SMARTbiomed summer school 2026

 

Statistical Genetics

Overview

This module provides an introduction to the statistical foundations and applied methodologies used to study the genetics of quantitative and complex traits in human populations. The emphasis is on developing a deep conceptual understanding of the main modelling frameworks, inference procedures, and computational tools used in modern statistical genetics. Students will engage with both theoretical material and hands-on computational exercises, with a particular focus on estimation, hypothesis testing, and prediction using genetic markers.

Prerequisites 

Basic proficiency in R and bash scripting.

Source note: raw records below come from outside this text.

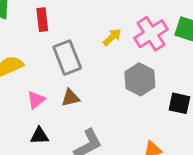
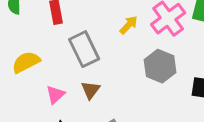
brown triangle: (70, 98) -> (91, 90), turned -36

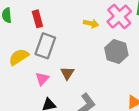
yellow arrow: (129, 25) -> (91, 24), turned 64
gray rectangle: (84, 49) -> (45, 46), moved, turned 50

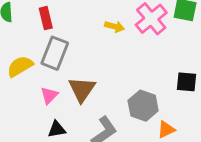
gray hexagon: (116, 51) -> (143, 106), moved
brown triangle: (67, 73) -> (82, 89), size x1.5

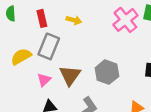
yellow arrow: (115, 27) -> (74, 20), moved
gray hexagon: (143, 106) -> (107, 72), moved

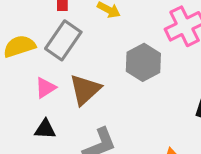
gray hexagon: (107, 72) -> (143, 62), moved

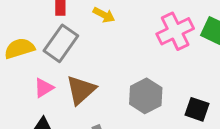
gray hexagon: (143, 62) -> (146, 96), moved

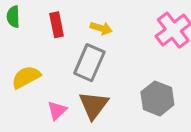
gray rectangle: (61, 43) -> (89, 63), moved

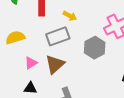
gray rectangle: (89, 63) -> (58, 36), turned 35
gray hexagon: (157, 98) -> (95, 48), moved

Familiarity with introductory statistics (regression, probability distributions) is helpful but not strictly required.

Learning Objectives

 

  • Gain an overview of heritability and generative genetic models, considering family data, linkage disequilibrium, indirect genetic effects, and assortative mating.
  • Understand regression theory, covariance, and its application to pleiotropy and genetic correlation.
  • Understand genetic association testing theory, power and fine-mapping of genetic effects. Proposed modelling frameworks will be covered, including AI-REML and high-dimensional regression in both Bayesian and frequentist frameworks.
  • Develop an understanding of statistical models for disease traits, including liability threshold models for binary outcomes, survival models for time-to-event data, the role of truncated normal theory in case–control sampling, and the principles of association testing for disease phenotypes.
  • Understand the principles and pitfalls of prediction analyses using genetic markers within and across populations.

Learning Outcomes

By the end of the course, students will be able to:

  • Explain the statistical principles underlying modern genetic analyses.
  • Translate conceptual models into algorithms for inference.
  • Critically evaluate and apply commonly used software for heritability, association testing, fine-mapping, and genetic prediction.
  • Apply methods for both common and rare variant association.
  • Implement basic analysis pipelines in R, Python, or C++ (with most demonstrations provided in R).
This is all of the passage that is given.